How can I prove that f(x) is greater than 0 for x≥0?

[monsmatglad]

Homework Statement

Hi. I need help understanding a task where i am supposed to prove that a function must be greater than 0 when x is from 0 and up. f(x) = (x-0)integral of (sinx/(x+1)) please help me out with this.

Mons

 

[Tedjn]

Here is the method with which I imagined doing this. Find when sin(x)/(x+1) changes sign. Break the integral from 0 to x into many sub-integrals, from 0 to first sign change, from first sign change to second sign change, etc. See if you can combine some integrals together to get an equivalent sum of all positive numbers. Ergo, the final integral is positive.

EDIT: I corrected the part in bold above, upon rereading this.

 

[monsmatglad]

Here is the method with which I imagined doing this. Find when sin(x)/(x+1) changes sign. Break the integral from 0 to x into many sub-integrals, from 0 to first sign change, from first sign change to second sign change, etc. See if you can combine some integrals together to get an equivalent sum of all positive numbers. Ergo, the final integral is positive.

EDIT: I corrected the part in bold above, upon rereading this.

sorry, but i don't seem to understand.:/ what do you mean with breaking the integral into sub-integrals. could you please give me an example.

Mons

 

[Tedjn]

Repeatedly apply, if a < c < b,

\int_a^b f(x)dx = \int_a^c f(x)dx + \int_c^b f(x)dx​

I am sorry if I am too vague, but it is a fine line between helping and solving. Apply this equation to what I said above, at the points I said above, and see if inspiration strikes. After expanding, you can try combining integrals together again, but in a different way than the way you broke them up. Note that you can carefully change the bounds on an integral as long as you make the appropriate compensations inside the body of the integral.

 

[monsmatglad]

Repeatedly apply, if a < c < b,

\int_a^b f(x)dx = \int_a^c f(x)dx + \int_c^b f(x)dx​

I am sorry if I am too vague, but it is a fine line between helping and solving. Apply this equation to what I said above, at the points I said above, and see if inspiration strikes. After expanding, you can try combining integrals together again, but in a different way than the way you broke them up. Note that you can carefully change the bounds on an integral as long as you make the appropriate compensations inside the body of the integral.

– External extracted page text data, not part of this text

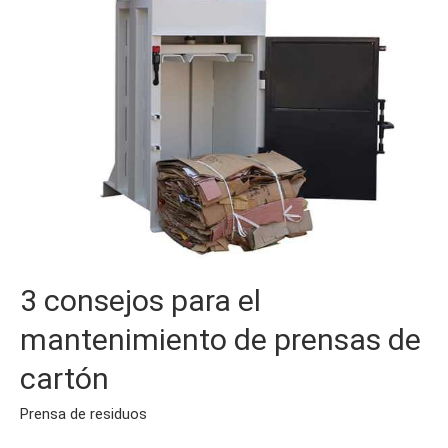
prensas
de
cartón
3 consejos para el
mantenimiento de prensas de
cartón
Prensa de residuos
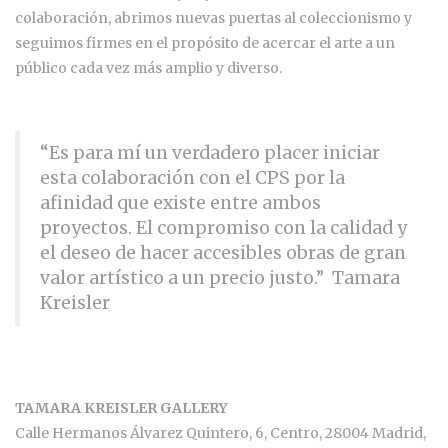
colaboración, abrimos nuevas puertas al coleccionismo y
seguimos firmes en el propósito de acercar el arte a un
público cada vez más amplio y diverso.
“Es para mí un verdadero placer iniciar
esta colaboración con el CPS por la
afinidad que existe entre ambos
proyectos. El compromiso con la calidad y
el deseo de hacer accesibles obras de gran
valor artístico a un precio justo.” Tamara
Kreisler
TAMARA KREISLER GALLERY
Calle Hermanos Álvarez Quintero, 6, Centro, 28004 Madrid,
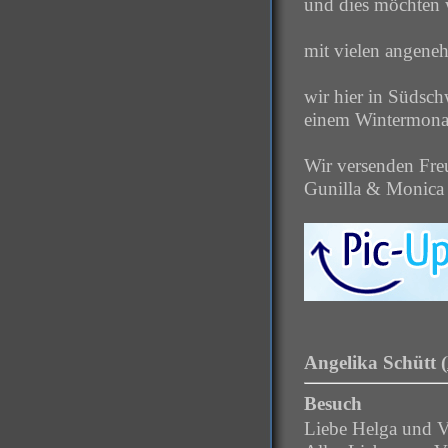
und dies möchten 
mit vielen angen
wir hier in Südsch
einem Wintermonat
Wir versenden Fre
Gunilla & Monica
Angelika Schütt (
Besuch
Liebe Helga und V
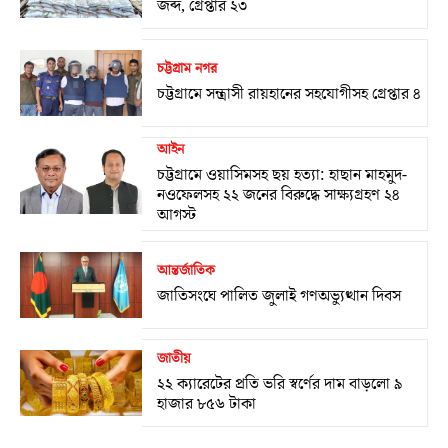
জব্দ, গ্রেপ্তার ২৩
চট্টগ্রাম নগর
চট্টগ্রামে সন্ত্রাসী রায়হানের সহযোগীসহ গ্রেপ্তার ৪
আইন
চট্টগ্রামে ওয়াসিমসহ ছয় হত্যা: হাছান মাহমুদ-
নওফেলসহ ২২ জনের বিরুদ্ধে সাক্ষ্যগ্রহণ ২৪
আগস্ট
আন্তর্জাতিক
জাতিসংঘে পালিত জুলাই গণঅভ্যুত্থান দিবস
জাতীয়
২২ ক্যারেটের প্রতি ভরি স্বর্ণের দাম বাড়লো ৯
হাজার ৮৫৬ টাকা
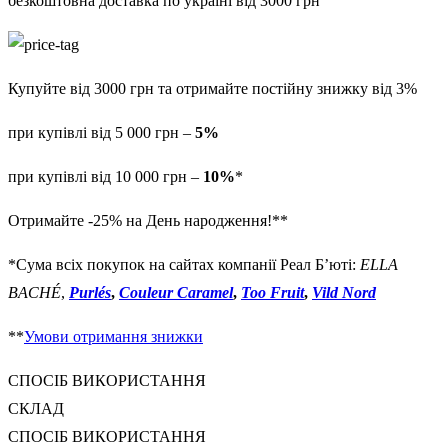
безкоштовна доставка по україні від 3000 грн
Купуйте від 3000 грн та отримайте постійну знижку від 3%
при купівлі від 5 000 грн –
5%
при купівлі від 10 000 грн –
10%
*
Отримайте -25% на День народження!**
*Сума всіх покупок на сайтах компанії Реал Б’юті:
ELLA
BACHÉ
,
Purlés
,
Couleur Caramel
,
Too Fruit
,
Vild Nord
**
Умови отримання знижки
СПОСІБ ВИКОРИСТАННЯ
СКЛАД
СПОСІБ ВИКОРИСТАННЯ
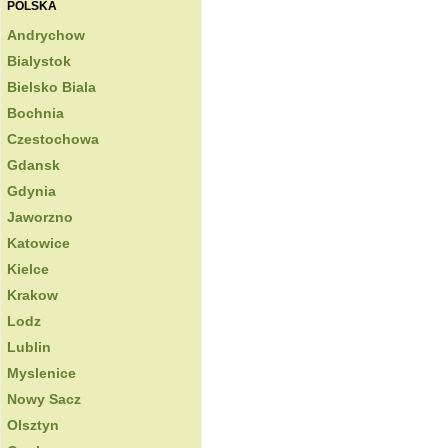
POLSKA
Andrychow
Bialystok
Bielsko Biala
Bochnia
Czestochowa
Gdansk
Gdynia
Jaworzno
Katowice
Kielce
Krakow
Lodz
Lublin
Myslenice
Nowy Sacz
Olsztyn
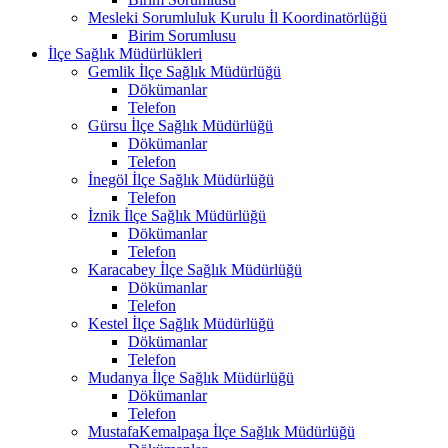
Mesleki Sorumluluk Kurulu İl Koordinatörlüğü
Birim Sorumlusu
İlçe Sağlık Müdürlükleri
Gemlik İlçe Sağlık Müdürlüğü
Dökümanlar
Telefon
Gürsu İlçe Sağlık Müdürlüğü
Dökümanlar
Telefon
İnegöl İlçe Sağlık Müdürlüğü
Telefon
İznik İlçe Sağlık Müdürlüğü
Dökümanlar
Telefon
Karacabey İlçe Sağlık Müdürlüğü
Dökümanlar
Telefon
Kestel İlçe Sağlık Müdürlüğü
Dökümanlar
Telefon
Mudanya İlçe Sağlık Müdürlüğü
Dökümanlar
Telefon
MustafaKemalpaşa İlçe Sağlık Müdürlüğü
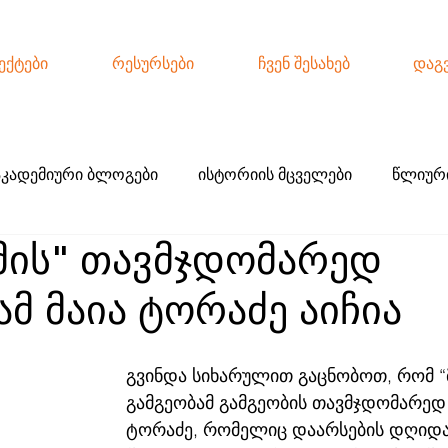
ექტები
რესურსები
ჩვენ შესახებ
დაგ
აკადემიური ბლოგები
ისტორიის მცველები
წლიური
მის" თავმჯდომარედ
ქო ჟურნალისტიკა
ამ მაია ტორაძე აიჩია
გვინდა სიხარულით გაცნობოთ, რომ “მ
გამგეობამ გამგეობის თავმჯდომარედ 
ტორაძე, რომელიც დაარსების დღიდან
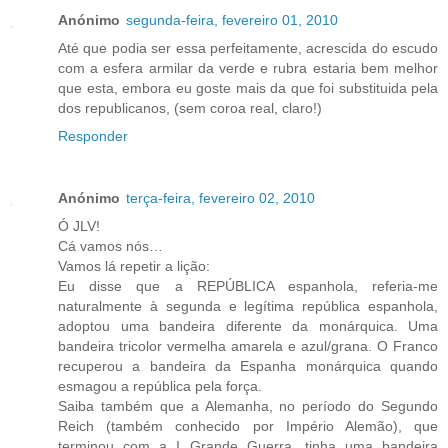
Anónimo
segunda-feira, fevereiro 01, 2010
Até que podia ser essa perfeitamente, acrescida do escudo
com a esfera armilar da verde e rubra estaria bem melhor
que esta, embora eu goste mais da que foi substituida pela
dos republicanos, (sem coroa real, claro!)
Responder
Anónimo
terça-feira, fevereiro 02, 2010
Ó JLV!
Cá vamos nós…
Vamos lá repetir a lição:
Eu disse que a REPÚBLICA espanhola, referia-me
naturalmente à segunda e legítima república espanhola,
adoptou uma bandeira diferente da monárquica. Uma
bandeira tricolor vermelha amarela e azul/grana. O Franco
recuperou a bandeira da Espanha monárquica quando
esmagou a república pela força.
Saiba também que a Alemanha, no período do Segundo
Reich (também conhecido por Império Alemão), que
terminou com a I Grande Guerra, tinha uma bandeira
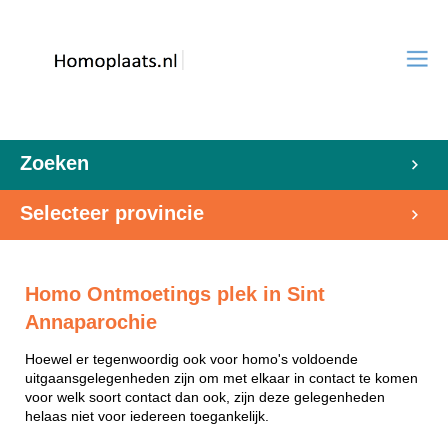
Zoeken
Selecteer provincie
Homo Ontmoetings plek in Sint
Annaparochie
Hoewel er tegenwoordig ook voor homo's voldoende
uitgaansgelegenheden zijn om met elkaar in contact te komen
voor welk soort contact dan ook, zijn deze gelegenheden
helaas niet voor iedereen toegankelijk.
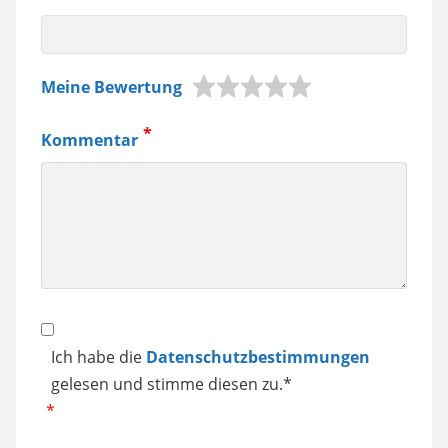
z.B.
Meine Bewertung
Jura
Kaffeemaschine,
Kommentar
Samsung
Smartphone
usw.
Datenschutz
Ich habe die
Datenschutzbestimmungen
gelesen und stimme diesen zu.*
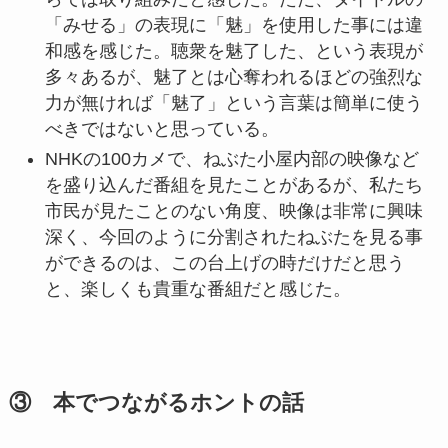
「みせる」の表現に「魅」を使用した事には違
和感を感じた。聴衆を魅了した、という表現が
多々あるが、魅了とは心奪われるほどの強烈な
力が無ければ「魅了」という言葉は簡単に使う
べきではないと思っている。
NHKの100カメで、ねぶた小屋内部の映像など
を盛り込んだ番組を見たことがあるが、私たち
市民が見たことのない角度、映像は非常に興味
深く、今回のように分割されたねぶたを見る事
ができるのは、この台上げの時だけだと思う
と、楽しくも貴重な番組だと感じた。
③ 本でつながるホントの話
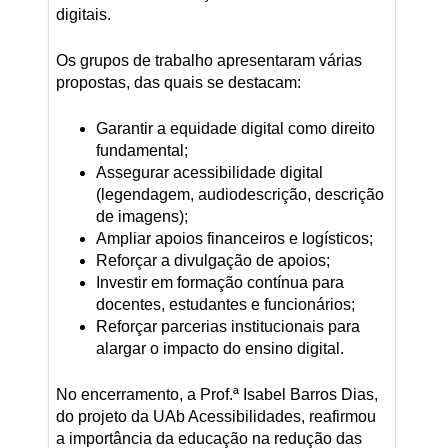
digitais.
Os grupos de trabalho apresentaram várias
propostas, das quais se destacam:
Garantir a equidade digital como direito
fundamental;
Assegurar acessibilidade digital
(legendagem, audiodescrição, descrição
de imagens);
Ampliar apoios financeiros e logísticos;
Reforçar a divulgação de apoios;
Investir em formação contínua para
docentes, estudantes e funcionários;
Reforçar parcerias institucionais para
alargar o impacto do ensino digital.
No encerramento, a Prof.ª Isabel Barros Dias,
do projeto da UAb Acessibilidades, reafirmou
a importância da educação na redução das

I've been looking at the function and at the x-values for maximum and minimum, but i don't see how to get any information about the function(the integral) except for its derivative. if i split up in sub-intervals i don't understand find anything about the integral since it can't be analytically solved and therefor can't produce any integral values.

Mons
Sorry for bad English.

 

[Tedjn]

As in most inequalities, you don't need to find an exact solution, only find a way to convincingly show a sum is positive. There may be many ways to do this, but you can try to combine the sub-integrals.